Author: J. Le Potier
Publisher: Cambridge University Press
Published: 1997-01-28
Total Pages: 260
ISBN-13: 9780521481823
DOWNLOAD EBOOK →This work consists of two sections on the moduli spaces of vector bundles. The first part tackles the classification of vector bundles on algebraic curves. The author also discusses the construction and elementary properties of the moduli spaces of stable bundles. In particular Le Potier constructs HilbertSHGrothendieck schemes of vector bundles, and treats Mumford's geometric invariant theory. The second part centers on the structure of the moduli space of semistable sheaves on the projective plane. The author sketches existence conditions for sheaves of given rank, and Chern class and construction ideas in the general context of projective algebraic surfaces.
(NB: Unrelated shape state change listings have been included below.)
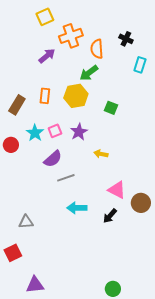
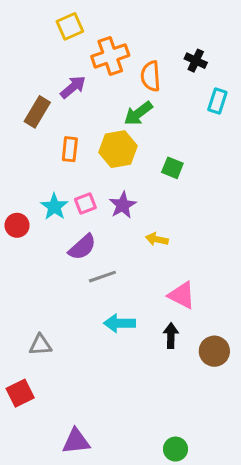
brown rectangle: (17, 105) -> (37, 112), moved
brown circle: (141, 203) -> (214, 351), moved
black arrow: (110, 216) -> (171, 336), turned 140
purple triangle: (35, 285) -> (76, 441), moved

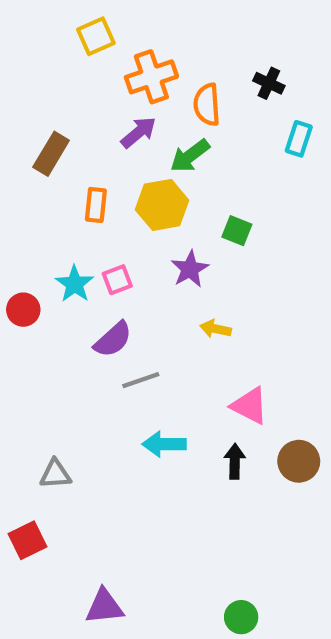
purple arrow: (73, 87) -> (139, 132), moved
purple star: (123, 205) -> (190, 269), moved
brown circle: (214, 351) -> (299, 461), moved

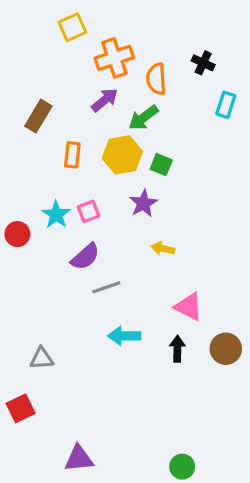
green square: (237, 231) -> (161, 165), moved

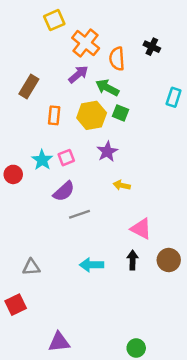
orange cross: (114, 58) -> (86, 43), turned -32
cyan rectangle: (226, 105) -> (174, 97), moved
green arrow: (143, 118) -> (107, 88), turned 65
green square: (161, 165) -> (121, 113), moved
cyan arrow: (124, 336) -> (92, 265), moved

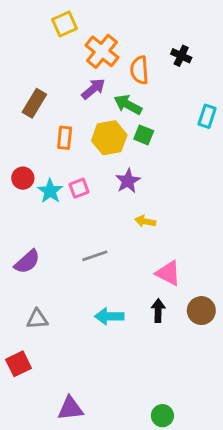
red circle: (13, 174) -> (23, 178), moved
purple semicircle: (64, 191) -> (27, 262), moved

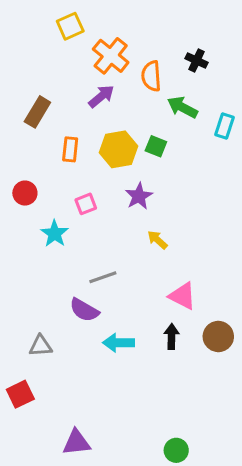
green arrow: (128, 105) -> (182, 107), moved
cyan star: (50, 191) -> (55, 234), moved
yellow arrow: (145, 221) -> (157, 240), turned 30
purple semicircle: (27, 262) -> (84, 310), moved, turned 72

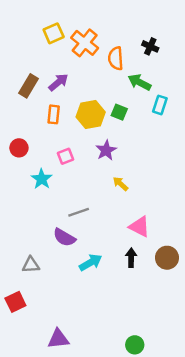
yellow square: (70, 26) -> (54, 33), moved
purple arrow: (101, 96) -> (58, 82), moved
cyan rectangle: (225, 126) -> (160, 105), moved
cyan arrow: (119, 343) -> (91, 262), turned 150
Professor Le Potier provides a treatment of vector bundles that will be welcomed by experienced algebraic geometers and novices alike.
Author: Andrej N. Tjurin
Publisher: Universitätsverlag Göttingen
Published: 2008
Total Pages: 330
ISBN-13: 3938616741
DOWNLOAD EBOOK →This is the first volume of a three volume collection of Andrey Nikolaevich Tyurin's Selected Works. It includes his most interesting articles in the field of classical algebraic geometry, written during his whole career from the 1960s. Most of these papers treat different problems of the theory of vector bundles on curves and higher dimensional algebraic varieties, a theory which is central to algebraic geometry and most of its applications.